We remain conditioned primarily because we are unaware of being conditioned. We remain unaware because we do not allow the true thinking of our independent post conscious to penetrate our consciousness. We close ourselves off from awareness in this way for two main reasons. Firstly we are impressed by the overwhelming existence of the Machine reflected in the way the busy world behaves all around us, confirmed by almost every meeting, conversation, newspaper, book, TV and radio program, debate, and political speech. Also, we are oppressed by the obligation to obey Machine law rather than conscience, the need to be constantly alert to protect ourselves in all ways, the fact of our dependence on an inhuman system which narrows us down to concentrating on its interests, efficiently doing its work, and conforming to its standards, for the sake of survival and in hope of reward.
Secondly, we remain conditioned because it is abnormal to look for truth; it goes against the grain to try and break down well-known reality – however bad it may be, we prefer the devil we know.
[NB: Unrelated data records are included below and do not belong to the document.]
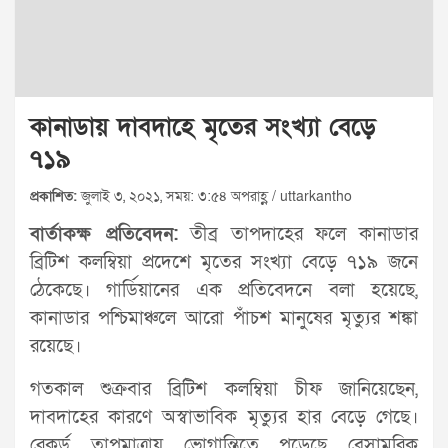
কানাডায় দাবদাহে মৃতের সংখ্যা বেড়ে
৭১৯
প্রকাশিত:
জুলাই ৩, ২০২১, সময়: ৩:৫৪ অপরাহ্ণ / uttarkantho
বার্তাকক্ষ প্রতিবেদন:
তীব্র তাপদাহের ফলে কানাডার
ব্রিটিশ কলম্বিয়া প্রদেশে মৃতের সংখ্যা বেড়ে ৭১৯ জনে
ঠেকেছে। গার্ডিয়ানের এক প্রতিবেদনে বলা হয়েছে,
কানাডার পশ্চিমাঞ্চলে আরো পাঁচশ মানুষের মৃত্যুর শঙ্কা
রয়েছে।
গতকাল শুক্রবার ব্রিটিশ কলম্বিয়া চীফ জানিয়েছেন,
দাবদাহের কারণে অস্বাভাবিক মৃত্যুর হার বেড়ে গেছে।
রেকর্ড তাপমাত্রায় ভোগান্তিতে পড়েছে বেসামরিক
Our normal reaction to the burdens, impositions, and horrors of this life is not to prevent them but to find compensations. We tell ourselves we have but a short time to live, so we should find satisfaction in the situation as it exists. We try to see its beauty and turn a blind eye to its ugliness. We may feel we have not justified our personal existence unless we have succeeded in ‘being someone’ and ‘getting somewhere.’ We may feel that the most we, or anyone, can do are simply to accept the here and now but try to relieve its sufferings and cheer it up. We may be prepared to sacrifice the true ideal for the welfare of the immediate family, to a local sense of community, and the pleasure of friendship. We may feel it is better to resign ourselves to making the best of a bad job rather than argue the toss. People who are conditioned in these ways find some sort of security, even comfort, in confining themselves to this limited understanding, acceptance, and expectation. And, by the automatic law of supply and demand, this is what they are given by the Machine in the form of information, material goods, services, and entertainment. Thus is the conditioned process reinforced and perpetuated.
In consequence of all these things, the human self learns not to listen to its independent post conscious, because whatever this better part of the mind thinks or rather knows to be true the lesser conscious part thinks otherwise. Humanity presently takes as the basis of human life and always has taken, that which the Machine dictates according to its own automatic scale of false and inappropriate forces and values.
Just consider – if we lived in an ideal state, a human true reality, we would likewise be held to it by the fact that it everywhere existed, but additionally by the fact that it was in tune with our deepest true awareness. It would be easier for us to change to a human true reality than it is to maintain this existing false one, once we had made up our minds to do it. But herein lies our greatest difficulty, that of determining to overcome our conditioning and make up our minds truly.